HomeOpinionColumnLunch with a side of guilt

Lunch with a side of guilt

By Robert Dean

Carter County Times

I think about where my money goes daily. I’m not some high-cotton dude. I’m a working writer. I live paycheck to paycheck. I buy used books, try to live within my means, and I’m still broke within days of my paycheck hitting.

The other day, I dropped thirty dollars on lunch. I went to my local coffee shop and got a large cold brew and a large ice water. With a tip, that was seven dollars. I went to Jersey Mike’s and got the large—the fourteen-inch sandwich. It was my only meal of the day. Nothing fancy: turkey and provolone with pickles and peppers, add bacon, on wheat. With a buck-fifty tip, it was twenty-four dollars.

Who has the money to eat like that? Look, I know you’re going to say, “eat at home,” and you know what? No. I work. I do what I have to do to live, so why can’t I enjoy lunch without going broke? My kids were at their mom’s, my girlfriend was at work, and we needed to grocery shop. I didn’t want to throw something together; I wanted to enjoy my Saturday. We shouldn’t have a continual conversation about belt-tightening.

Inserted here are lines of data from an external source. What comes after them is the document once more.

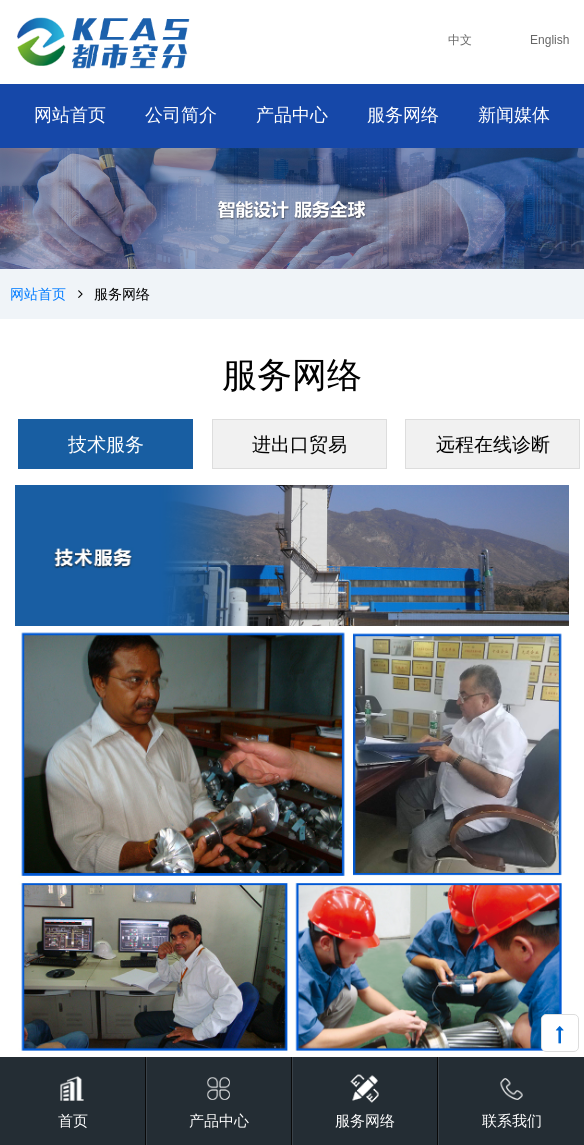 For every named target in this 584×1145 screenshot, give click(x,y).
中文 (460, 40)
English (549, 40)
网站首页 (38, 294) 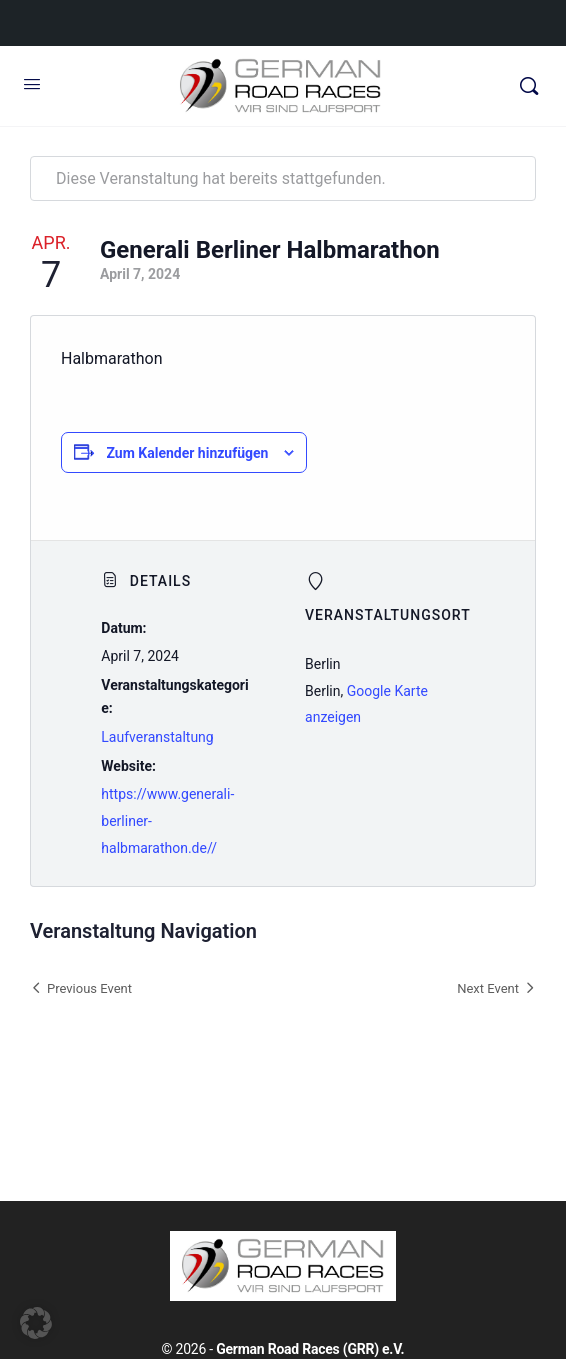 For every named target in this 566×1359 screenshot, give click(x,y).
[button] (36, 1323)
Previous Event (89, 988)
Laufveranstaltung (157, 737)
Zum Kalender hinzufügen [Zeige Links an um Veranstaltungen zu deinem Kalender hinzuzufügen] (187, 453)
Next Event (488, 988) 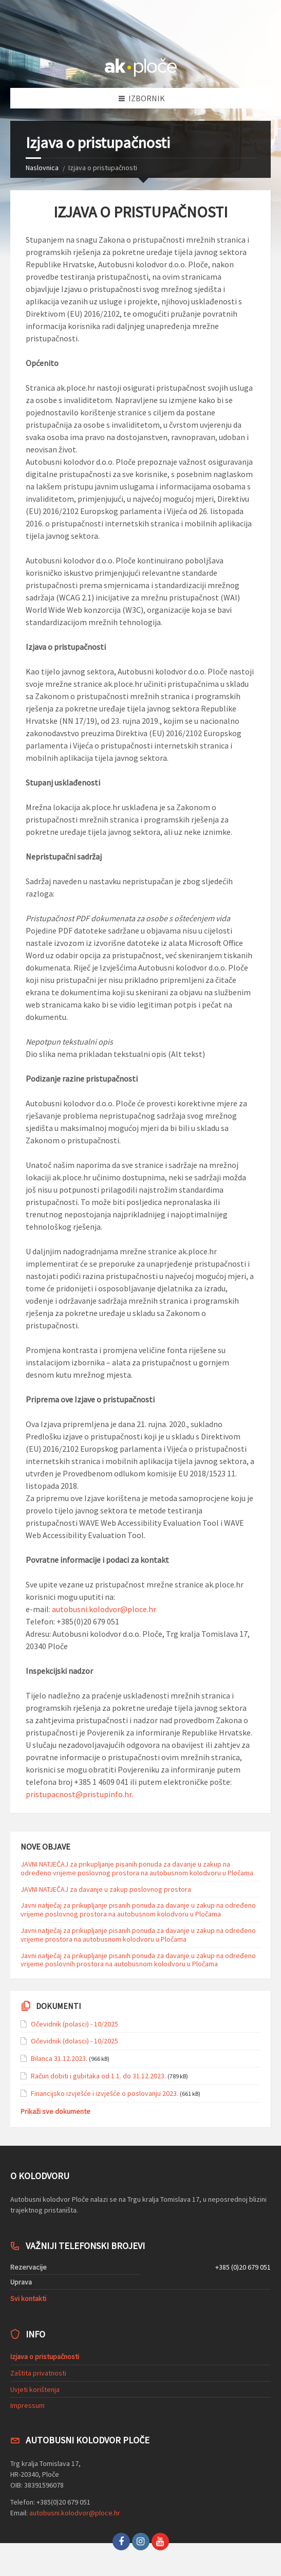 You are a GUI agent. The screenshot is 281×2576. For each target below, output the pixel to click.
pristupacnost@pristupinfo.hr (79, 1794)
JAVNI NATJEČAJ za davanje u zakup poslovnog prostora (106, 1889)
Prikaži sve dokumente (55, 2111)
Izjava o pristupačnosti (44, 2356)
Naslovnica (42, 167)
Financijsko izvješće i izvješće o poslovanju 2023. (104, 2093)
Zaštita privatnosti (38, 2373)
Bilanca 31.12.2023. (59, 2058)
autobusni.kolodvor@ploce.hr (104, 1609)
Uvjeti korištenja (35, 2389)
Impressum (27, 2405)
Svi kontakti (28, 2298)
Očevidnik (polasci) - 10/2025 (74, 2024)
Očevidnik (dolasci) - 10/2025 (74, 2040)
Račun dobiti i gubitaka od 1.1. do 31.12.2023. (98, 2075)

Jersey Mike’s makes money the old-fashioned way—by charging more and convincing you it’s worth it. The subs aren’t cheap, but people keep lining up because they taste fresh and feel a cut above the fast-food crowd. Those higher prices, multiplied across thousands of shops, keep the lights on and the cash rolling in.

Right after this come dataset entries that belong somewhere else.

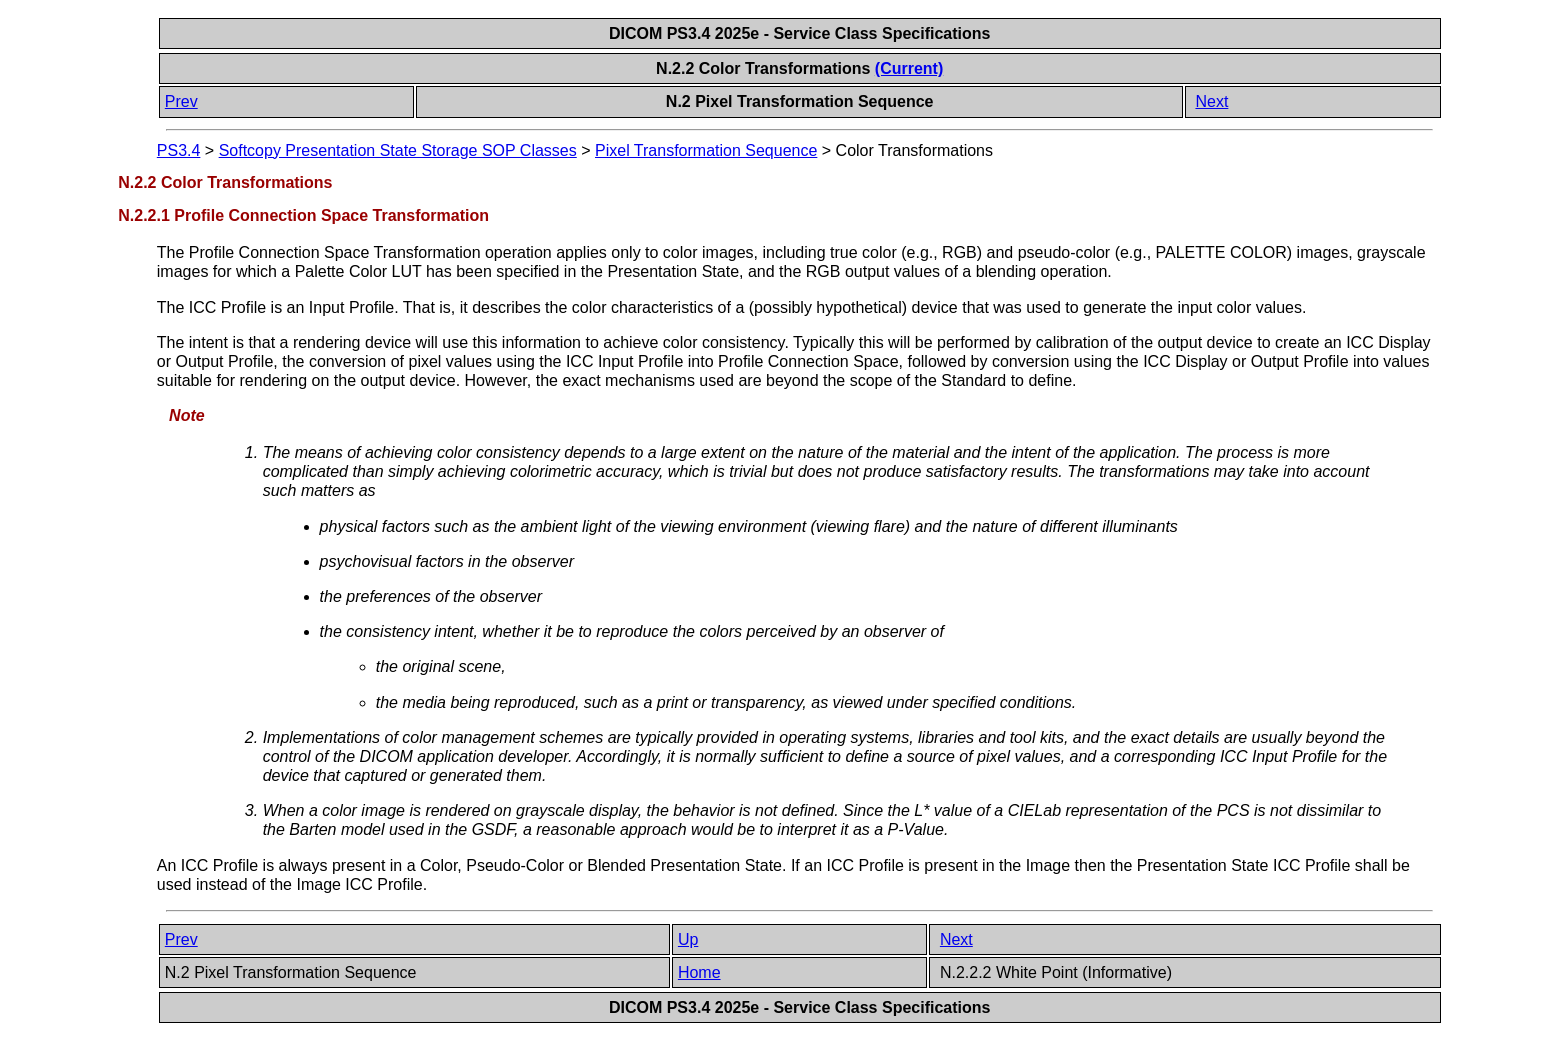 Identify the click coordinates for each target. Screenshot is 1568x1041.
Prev (181, 101)
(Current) (909, 68)
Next (1211, 101)
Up (688, 939)
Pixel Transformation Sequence (706, 150)
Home (699, 972)
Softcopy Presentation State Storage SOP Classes (398, 150)
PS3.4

This sandwich fiasco got me thinking about other things in life: Amazon. I don’t want to support them. I canceled my Prime membership just before writing this. I’m tired of seeing nothing but Amazon drivers everywhere. I want to buy things directly from the seller or at the mall, where people are. Bezos has enough of our cash.

Same goes for Spotify. I’m tired of musicians getting the shaft while Spotify only grows richer. Metallica doesn’t need our money, but a band like The Sword or a legacy band like Garbage does.

I want to buy my Dickies at a workwear store, not Walmart. I’m tired of giving the middleman so much money, but I’m also tired of getting squeezed in the process. Profitability is one thing, but the late-stage Capitalistic nightmare we’re enduring is emotionally draining.

Lunch shouldn’t be a luxury item. I just want to breathe without doing mental math on whether I can afford this meal. The other day, I was out on the run for a story and got two burritos. I didn’t know when my next chance to eat would be, so I was trying to think ahead—that was twenty bucks.

The grift of being alive is a lot. We’ve all gotta be members of Costco now to feel like we’re getting a deal when, in fact, we have to pay to be there in the first place. We’re all hostages to recurring billing. I’m finally getting my credit in order, and it feels like there’s always some new surcharge ready to murder my bank account just when I’m running on fumes.

It sucks around here. Can I just eat my sandwich in peace? Maybe that’s the trick to survival—laugh while you’re being pick-pocketed. Smile through the service fee. Tip the algorithm. And hope there’s still enough left over to buy another overpriced sandwich for tomorrow’s lunch.